What is required:
Every line with "mais" in it must be copied from the data.

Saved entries
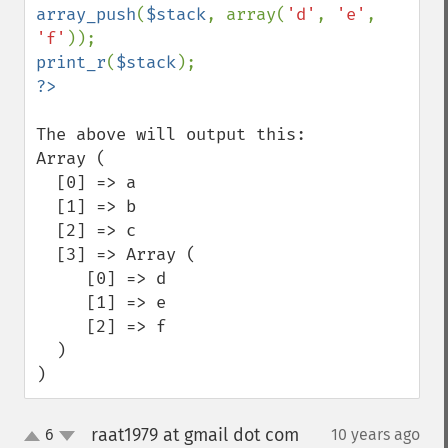
array_push
(
$stack
, array(
'd'
, 
'e'
, 
'f'
print_r
(
$stack
The above will output this:

Array (

  [0] => a

  [1] => b

  [2] => c

  [3] => Array (

     [0] => d

     [1] => e

     [2] => f

  )

)
raat1979 at gmail dot com
6
10 years ago
¶
up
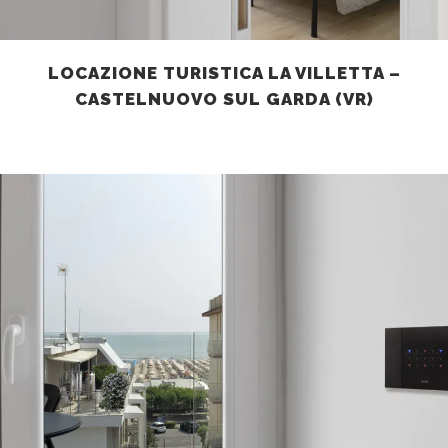
LOCAZIONE TURISTICA LA VILLETTA –
CASTELNUOVO SUL GARDA (VR)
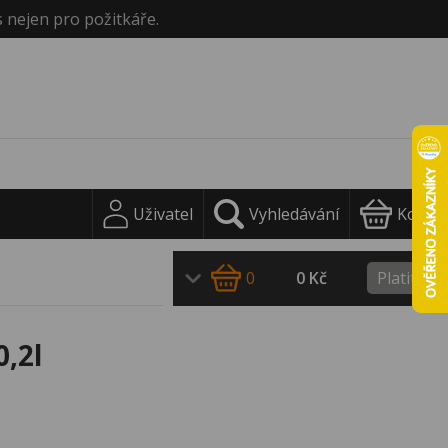
s nejen pro požitkáře.
Uživatel
Vyhledávání
Košík
0
0 Kč
Platit
,2l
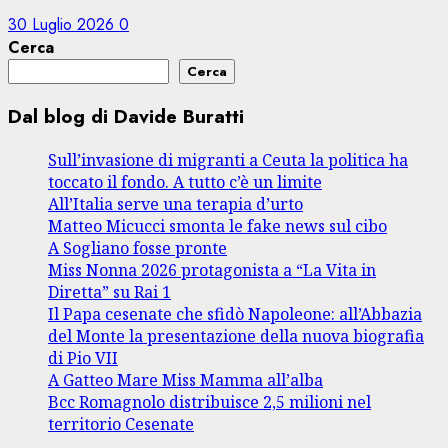
30 Luglio 2026
0
Cerca
Cerca
Dal blog di Davide Buratti
Sull’invasione di migranti a Ceuta la politica ha
toccato il fondo. A tutto c’è un limite
All’Italia serve una terapia d’urto
Matteo Micucci smonta le fake news sul cibo
A Sogliano fosse pronte
Miss Nonna 2026 protagonista a “La Vita in
Diretta” su Rai 1
Il Papa cesenate che sfidò Napoleone: all’Abbazia
del Monte la presentazione della nuova biografia
di Pio VII
A Gatteo Mare Miss Mamma all’alba
Bcc Romagnolo distribuisce 2,5 milioni nel
territorio Cesenate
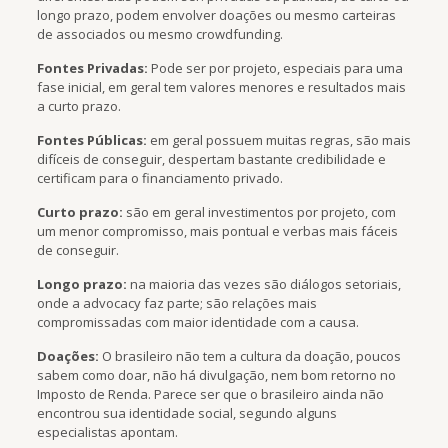
longo prazo, podem envolver doações ou mesmo carteiras
de associados ou mesmo crowdfunding.
Fontes Privadas:
Pode ser por projeto, especiais para uma
fase inicial, em geral tem valores menores e resultados mais
a curto prazo.
Fontes Públicas:
em geral possuem muitas regras, são mais
difíceis de conseguir, despertam bastante credibilidade e
certificam para o financiamento privado.
Curto prazo:
são em geral investimentos por projeto, com
um menor compromisso, mais pontual e verbas mais fáceis
de conseguir.
Longo prazo:
na maioria das vezes são diálogos setoriais,
onde a advocacy faz parte; são relações mais
compromissadas com maior identidade com a causa.
Doações:
O brasileiro não tem a cultura da doação, poucos
sabem como doar, não há divulgação, nem bom retorno no
Imposto de Renda. Parece ser que o brasileiro ainda não
encontrou sua identidade social, segundo alguns
especialistas apontam.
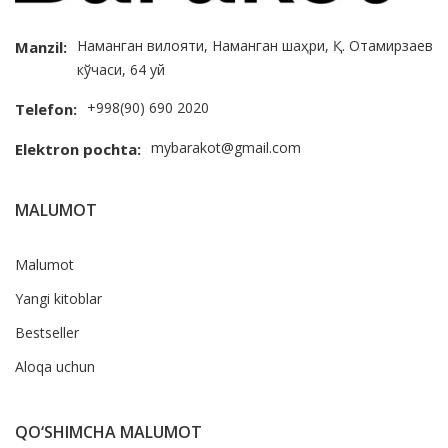
Наманган вилояти, Наманган шаҳри, Қ. Отамирзаев
Manzil:
кўчаси, 64 уй
+998(90) 690 2020
Telefon:
mybarakot@gmail.com
Elektron pochta:
MALUMOT
Malumot
Yangi kitoblar
Bestseller
Aloqa uchun
QO‘SHIMCHA MALUMOT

Result:
fase inicial, em geral tem valores menores e resultados mais
em geral possuem muitas regras, são mais
um menor compromisso, mais pontual e verbas mais fáceis
onde a advocacy faz parte; são relações mais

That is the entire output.